1. The most commonly encountered type is the functional or secondary TR. Functional TR refers to the TR secondary to the left or the right heart pathology in the face of normal TV leaflet morphology. Functional TR is a dynamic entity that is regulated by several factors, including annular dilation, annular shape, pulmonary hypertension, ventricular dysfunction, and leaflet tethering.

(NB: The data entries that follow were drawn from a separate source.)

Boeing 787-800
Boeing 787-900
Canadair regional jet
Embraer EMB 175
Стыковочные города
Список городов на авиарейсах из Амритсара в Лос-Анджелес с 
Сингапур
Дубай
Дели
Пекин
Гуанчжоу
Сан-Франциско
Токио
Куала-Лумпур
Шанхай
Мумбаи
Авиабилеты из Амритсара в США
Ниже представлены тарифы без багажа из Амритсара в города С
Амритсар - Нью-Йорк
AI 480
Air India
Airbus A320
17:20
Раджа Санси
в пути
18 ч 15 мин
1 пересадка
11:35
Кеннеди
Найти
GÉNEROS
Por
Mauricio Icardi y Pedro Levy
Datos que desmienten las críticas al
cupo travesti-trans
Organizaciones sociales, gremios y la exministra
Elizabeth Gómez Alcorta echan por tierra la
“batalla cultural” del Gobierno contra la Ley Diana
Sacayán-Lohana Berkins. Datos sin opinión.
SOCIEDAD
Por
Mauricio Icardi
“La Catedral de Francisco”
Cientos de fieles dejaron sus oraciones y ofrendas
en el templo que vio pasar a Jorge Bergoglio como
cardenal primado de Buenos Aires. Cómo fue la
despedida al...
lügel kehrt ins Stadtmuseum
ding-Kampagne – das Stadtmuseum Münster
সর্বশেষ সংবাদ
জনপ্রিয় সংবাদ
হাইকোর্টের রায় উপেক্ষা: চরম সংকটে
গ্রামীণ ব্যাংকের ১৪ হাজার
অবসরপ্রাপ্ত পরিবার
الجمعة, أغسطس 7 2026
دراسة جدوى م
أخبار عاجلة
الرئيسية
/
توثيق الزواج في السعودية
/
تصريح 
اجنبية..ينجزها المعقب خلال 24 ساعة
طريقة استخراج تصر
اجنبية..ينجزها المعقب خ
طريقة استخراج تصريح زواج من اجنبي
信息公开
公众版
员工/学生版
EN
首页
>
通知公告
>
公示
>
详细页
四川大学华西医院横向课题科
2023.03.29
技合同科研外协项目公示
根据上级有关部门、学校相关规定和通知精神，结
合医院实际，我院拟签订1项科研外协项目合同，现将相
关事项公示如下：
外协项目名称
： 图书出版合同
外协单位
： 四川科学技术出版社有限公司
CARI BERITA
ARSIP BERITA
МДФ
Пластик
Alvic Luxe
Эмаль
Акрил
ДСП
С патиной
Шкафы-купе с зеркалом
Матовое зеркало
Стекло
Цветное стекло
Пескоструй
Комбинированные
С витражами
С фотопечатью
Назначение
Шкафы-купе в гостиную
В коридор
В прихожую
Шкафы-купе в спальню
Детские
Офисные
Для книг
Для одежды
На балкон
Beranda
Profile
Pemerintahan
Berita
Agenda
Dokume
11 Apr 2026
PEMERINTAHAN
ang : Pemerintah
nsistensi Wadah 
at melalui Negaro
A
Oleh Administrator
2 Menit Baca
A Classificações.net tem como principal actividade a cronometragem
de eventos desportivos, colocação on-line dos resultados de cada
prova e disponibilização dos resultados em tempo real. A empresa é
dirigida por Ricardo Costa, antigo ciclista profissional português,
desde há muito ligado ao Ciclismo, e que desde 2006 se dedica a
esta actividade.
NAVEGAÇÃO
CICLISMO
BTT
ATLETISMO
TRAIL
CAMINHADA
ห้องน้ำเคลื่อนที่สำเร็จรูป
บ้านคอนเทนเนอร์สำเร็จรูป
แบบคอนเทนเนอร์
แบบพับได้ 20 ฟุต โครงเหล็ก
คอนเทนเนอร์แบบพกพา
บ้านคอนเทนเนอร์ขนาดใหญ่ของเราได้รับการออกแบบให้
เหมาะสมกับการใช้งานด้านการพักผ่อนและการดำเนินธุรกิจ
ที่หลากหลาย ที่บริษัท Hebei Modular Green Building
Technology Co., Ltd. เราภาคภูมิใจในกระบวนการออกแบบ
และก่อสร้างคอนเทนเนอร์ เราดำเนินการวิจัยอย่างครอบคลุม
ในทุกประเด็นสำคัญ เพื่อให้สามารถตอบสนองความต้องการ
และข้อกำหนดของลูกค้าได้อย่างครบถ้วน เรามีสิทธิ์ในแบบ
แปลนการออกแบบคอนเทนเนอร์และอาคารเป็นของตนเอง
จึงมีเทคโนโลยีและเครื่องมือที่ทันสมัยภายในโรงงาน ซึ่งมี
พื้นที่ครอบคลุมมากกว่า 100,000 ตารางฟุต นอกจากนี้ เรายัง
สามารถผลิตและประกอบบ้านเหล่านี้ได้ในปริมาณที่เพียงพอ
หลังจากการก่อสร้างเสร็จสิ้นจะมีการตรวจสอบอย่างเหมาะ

2. TR with an anatomically abnormal valve (i.e., primary TR) may be a manifestation of congenital heart disease (e.g., Ebstein’s anomaly, atrioventricular canal defects, and ventricular septal defect [VSD]). In addition, a variety of conditions such as RHD, myxomatous degeneration, carcinoid heart disease, radiation, endomyocardial fibrosis, and the hypereosinophilic syndrome may cause scarring/thickening of the TV apparatus, resulting in poor leaflet coaptation and TR.

1. Signs and symptoms. The spectrum of symptoms of TR is wide and depends on its etiology and chronicity. Isolated TR is usually well tolerated. When TR and pulmonary hypertension coexist, cardiac output declines and patients
may manifest symptoms of right heart failure. Patients may present with painful hepatic congestion and substantial peripheral edema. Fatigue from reduced cardiac output is another common presentation. Patients may notice pulsations in their neck due to the prominent cv wave in the jugular venous pulse. TR often coexists with MV disease; in these patients, the symptoms associated with MV disease usually predominate.